The Contracting Officer refused the claim of Miller in full for the reason that the Government had already issued one construction change in the housing contract when the painting specifications were changed. Miller appealed the Contracting Officer's decision. The appeal is now pending before the Board of Contract Appeals of the Department of the Army.
Kemmel filed suit against McCloskey in this Court. The motion before us is to stay the action on the ground that Kemmel is bound by the arbitration provisions of the subcontract to await the outcome of the matter pending before the Board of Contract Appeals (the Miller claim).
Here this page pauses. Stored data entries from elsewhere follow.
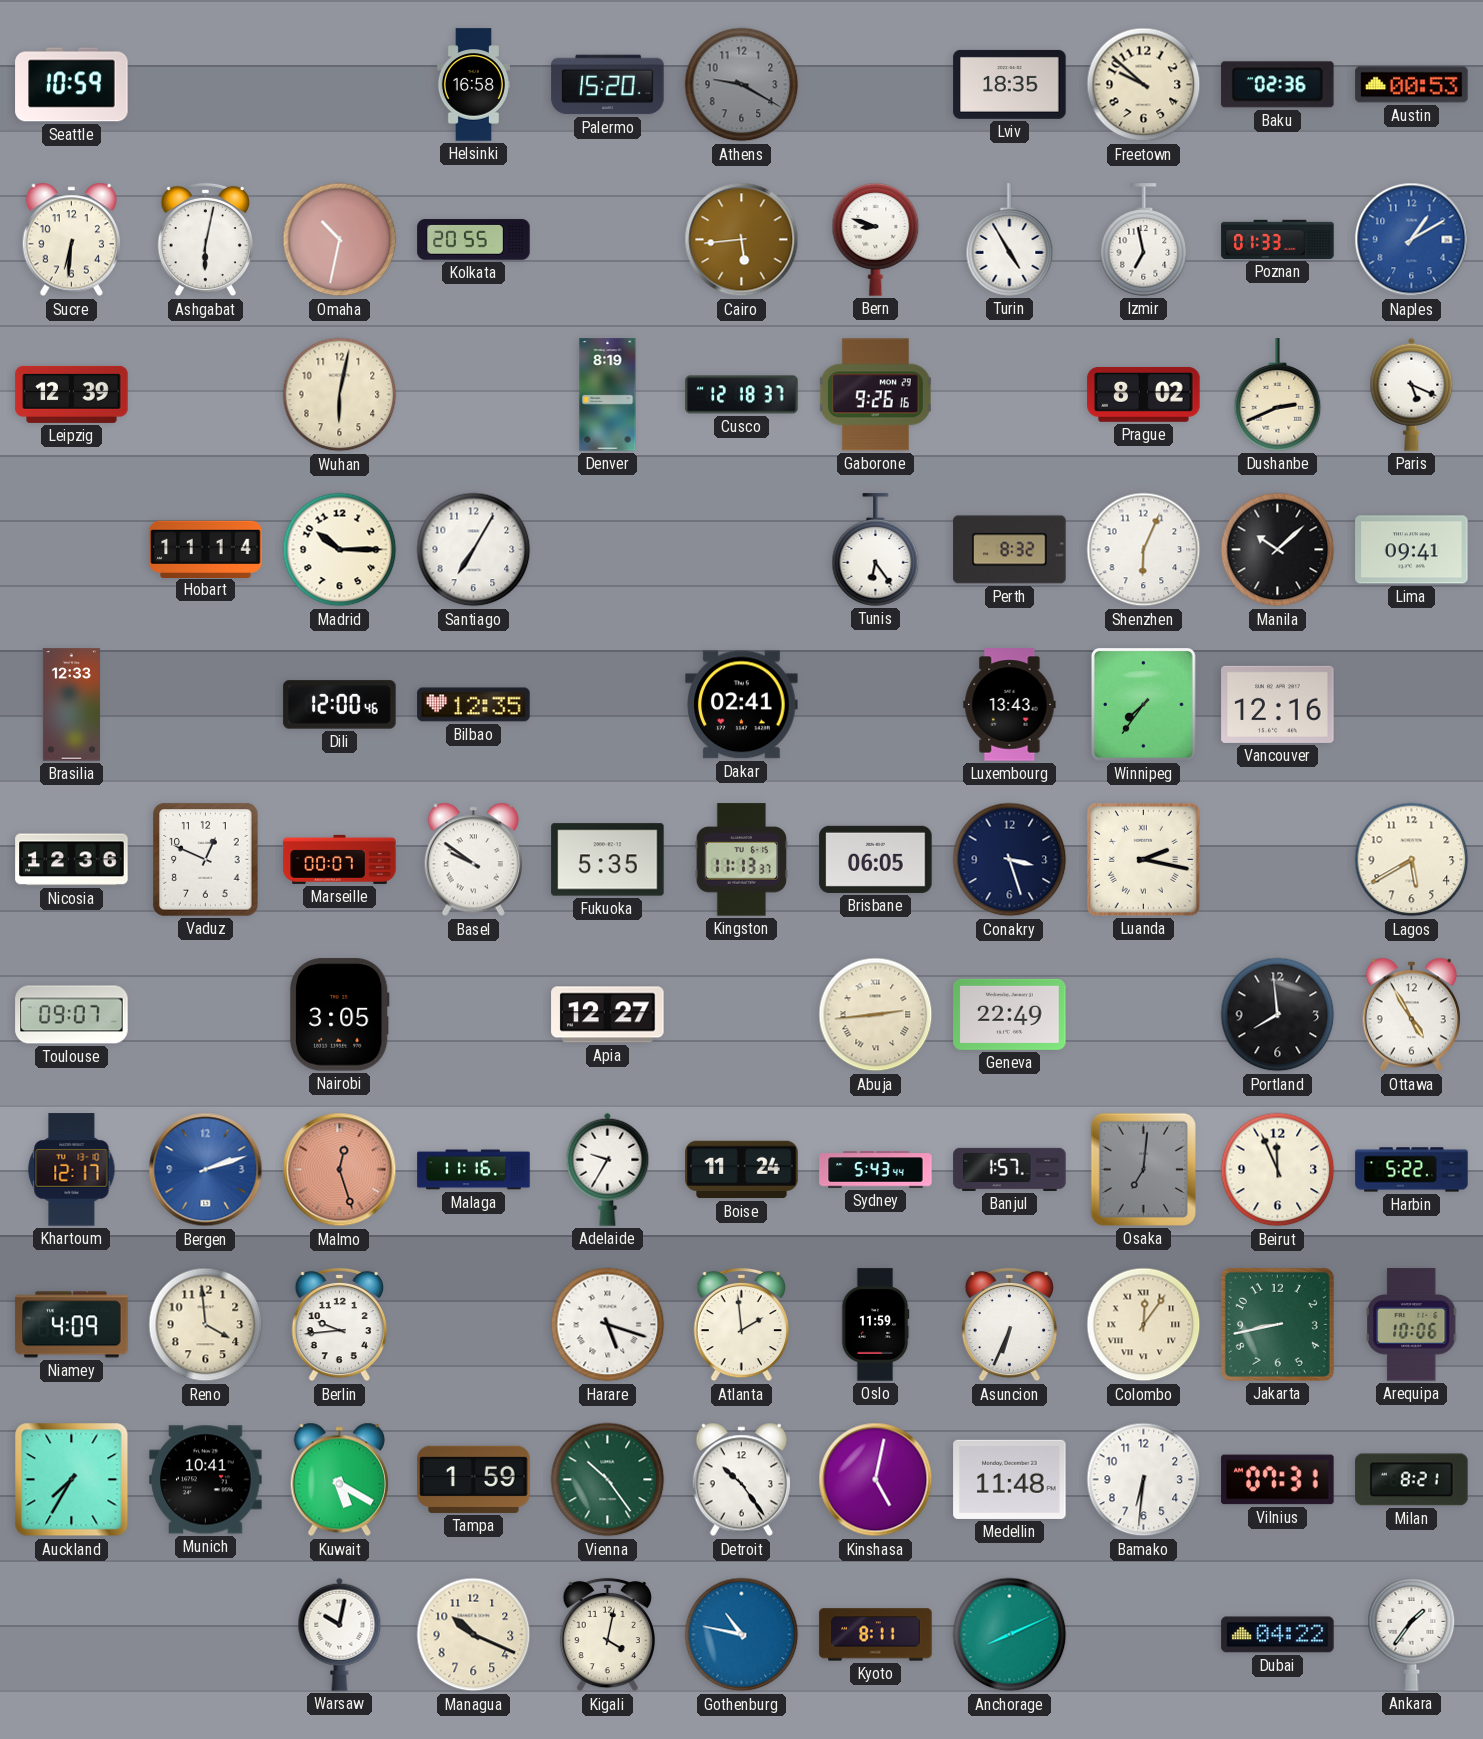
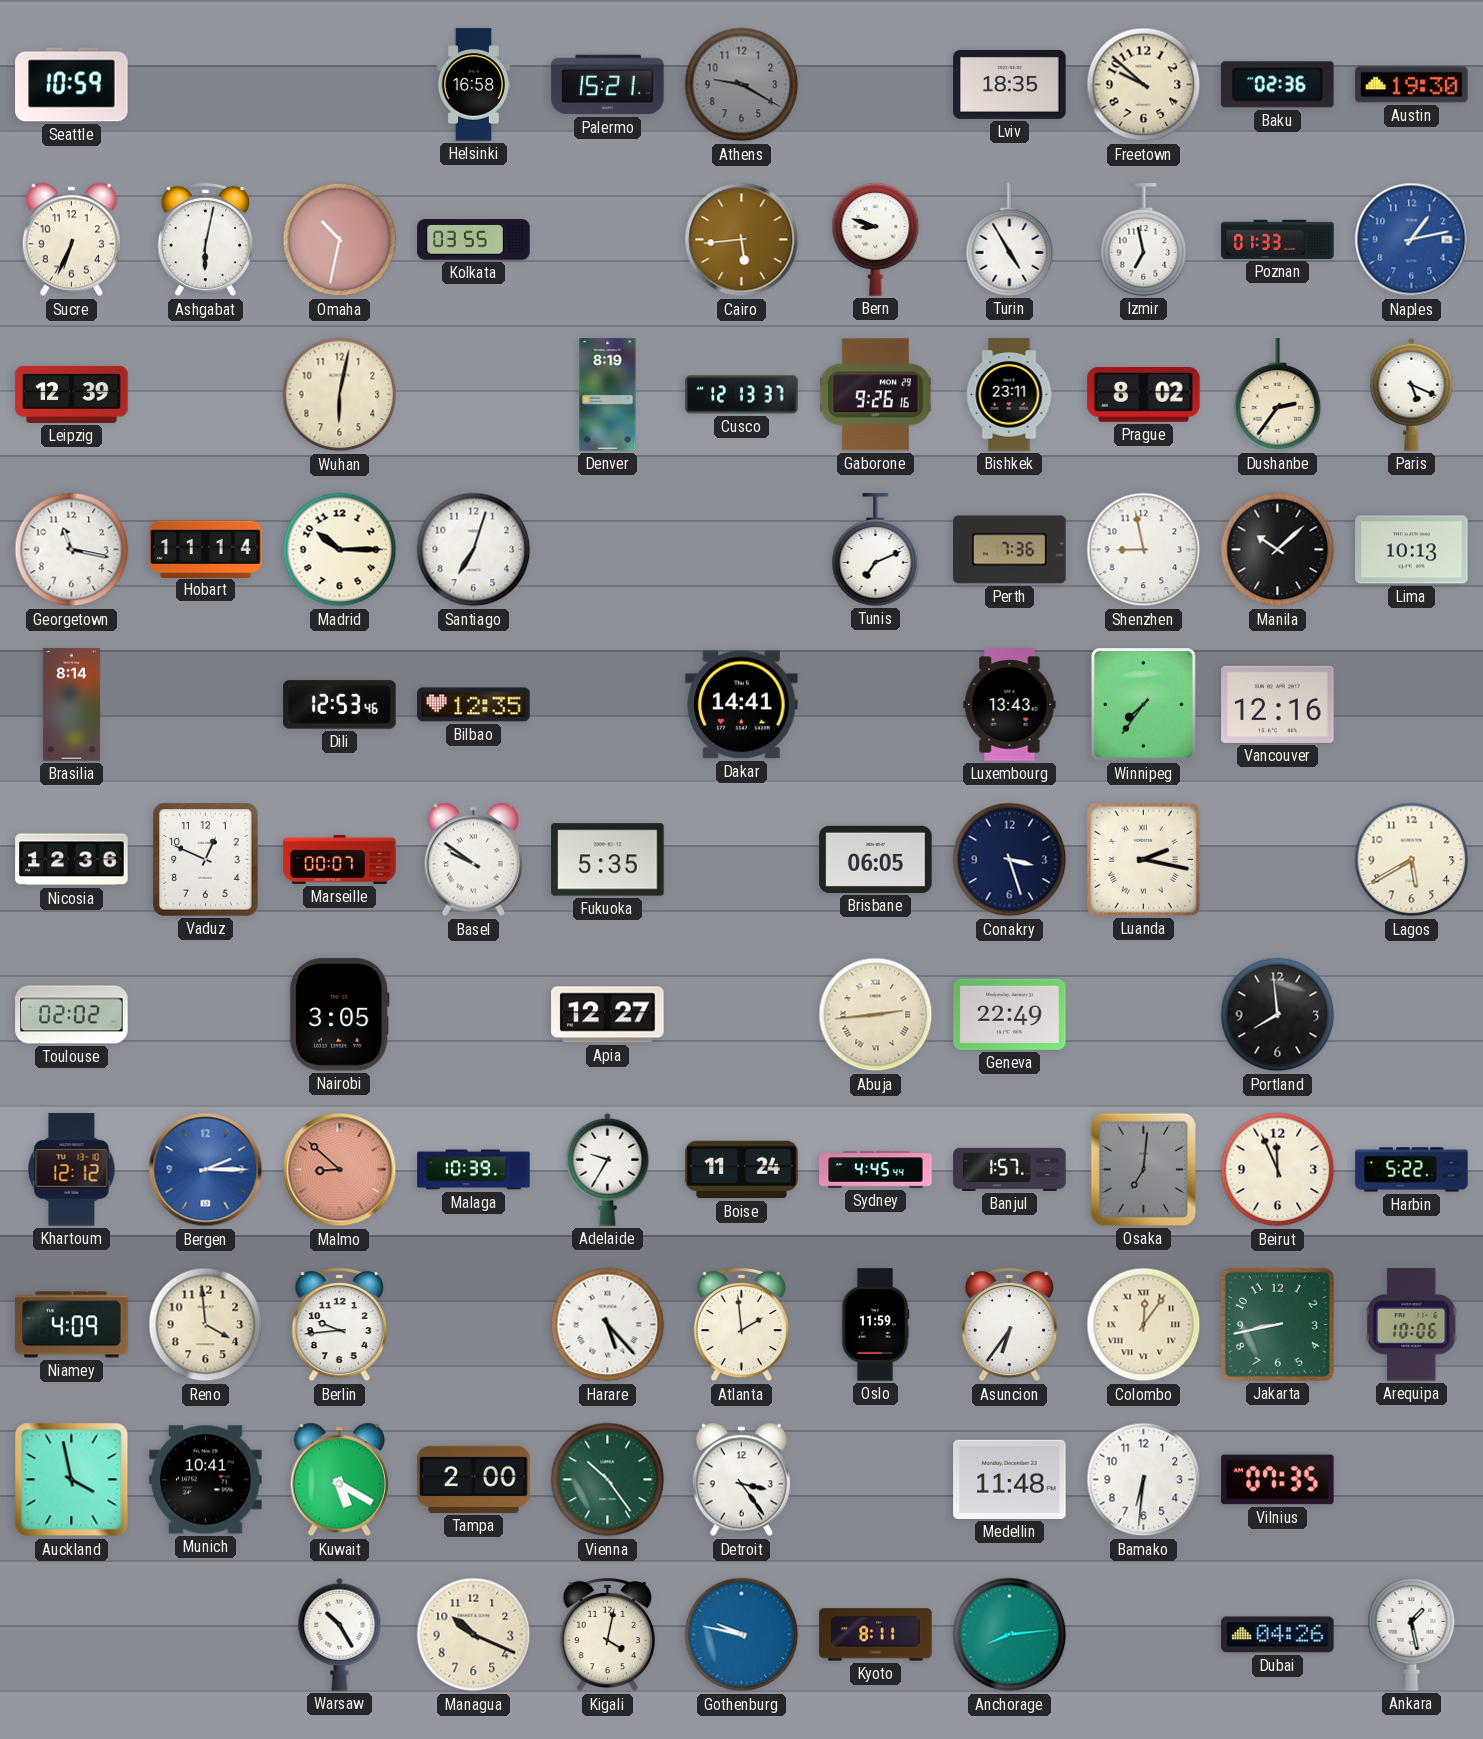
Palermo: 15:20 -> 15:21
Austin: 00:53 -> 19:30
Sucre: 6:31 -> 6:34
Kolkata: 20:55 -> 03:55
Naples: 1:10 -> 1:13
Cusco: 12:18 -> 12:13
Bishkek: none -> 23:11
Dushanbe: 2:41 -> 2:36
Georgetown: none -> 11:17
Santiago: 7:05 -> 7:03
Tunis: 6:24 -> 7:11
Perth: 8:32 -> 7:36
Shenzhen: 6:04 -> 8:58
Lima: 09:41 -> 10:13
Brasilia: 12:33 -> 8:14
Dili: 12:00 -> 12:53
Dakar: 02:41 -> 14:41
Kingston: 11:13 -> none
Toulouse: 09:07 -> 02:02
Ottawa: 4:55 -> none
Khartoum: 12:17 -> 12:12
Bergen: 2:12 -> 2:15
Malmo: 12:27 -> 8:52
Malaga: 11:16 -> 10:39
Sydney: 5:43 -> 4:45
Harare: 5:18 -> 5:23
Asuncion: 6:34 -> 6:36
Auckland: 7:35 -> 3:58
Tampa: 1:59 -> 2:00
Detroit: 10:24 -> 3:24
Kinshasa: 5:02 -> none
Vilnius: 07:31 -> 07:35
Milan: 8:21 -> none
Warsaw: 10:02 -> 10:25
Gothenburg: 10:47 -> 9:47
Anchorage: 8:11 -> 8:14
Dubai: 04:22 -> 04:26
Ankara: 1:36 -> 1:28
We think that the matter before the Board of Contract Appeals is a totally different issue than the dispute between Kemmel and McCloskey that forms the basis of the lawsuit. The former involves the question of whether the principal contractor, Anthony P. Miller, Inc., has the right to have the housing contract amended to give Miller the right to receive from the Government additional sums of money for work performed under the changed specifications. The latter involves the question of whether Kemmel has the right to be paid some $ 400,000 by McCloskey under the subcontract as orally modified. Therefore, the matter before the Board of Contract Appeals is not an arbitration of the dispute between Kemmel and McCloskey. Kemmel complied with the arbitration provisions of the subcontract. When the designated arbiter, the Contracting Officer, refused to take jurisdiction of the dispute, Kemmel became free to litigate the matter in the courts.
Although the provisions of the subcontract making Kemmel's right to payment by McCloskey contingent upon McCloskey's payment by Miller may require Kemmel to await the outcome of the matter before the Board of Contract Appeals before its right to payment can be adjudicated, this is a matter to be determined at the trial of the lawsuit. Furthermore, there is no evidence in the record before us that McColskey was not in fact paid for the work for which Kemmel is now claiming the $ 400,000.
We wish to emphasize that we are making no decision on the right of Kemmel to be paid any money by McCloskey. We are deciding only that Kemmel has the right to litigate its dispute in the courts now.
We have gone into some detail in deciding this question largely because of the case of Fanderlik-Locke Co. et al. v. United States for Use of Morgan et al., 10 Cir., 285 F.2d 939. That case was factually similar to the case before us, and the Court held that the proceeding should be stayed pending the final disposition of the claim before the Board of Appeals for the Air Force. We do not know what subtleties and facts not recited in the opinion of that case might have influenced the learned judges in reaching their decision. Of this we are sure, however, that in the Fanderlik-Locke Co. et al. v. United States for Use of Morgan et al., case supra, the subcontractor had not attempted to comply with the arbitration provisions which the Circuit Court thought were a part of the subcontract. We think that this is a sufficiently distinguishing factor between that case and the case at bar for us to decline here to follow the decision in Fanderlik-Locke Co., etc., supra.
For the foregoing reasons, the defendant's motion to stay proceedings is hereby denied.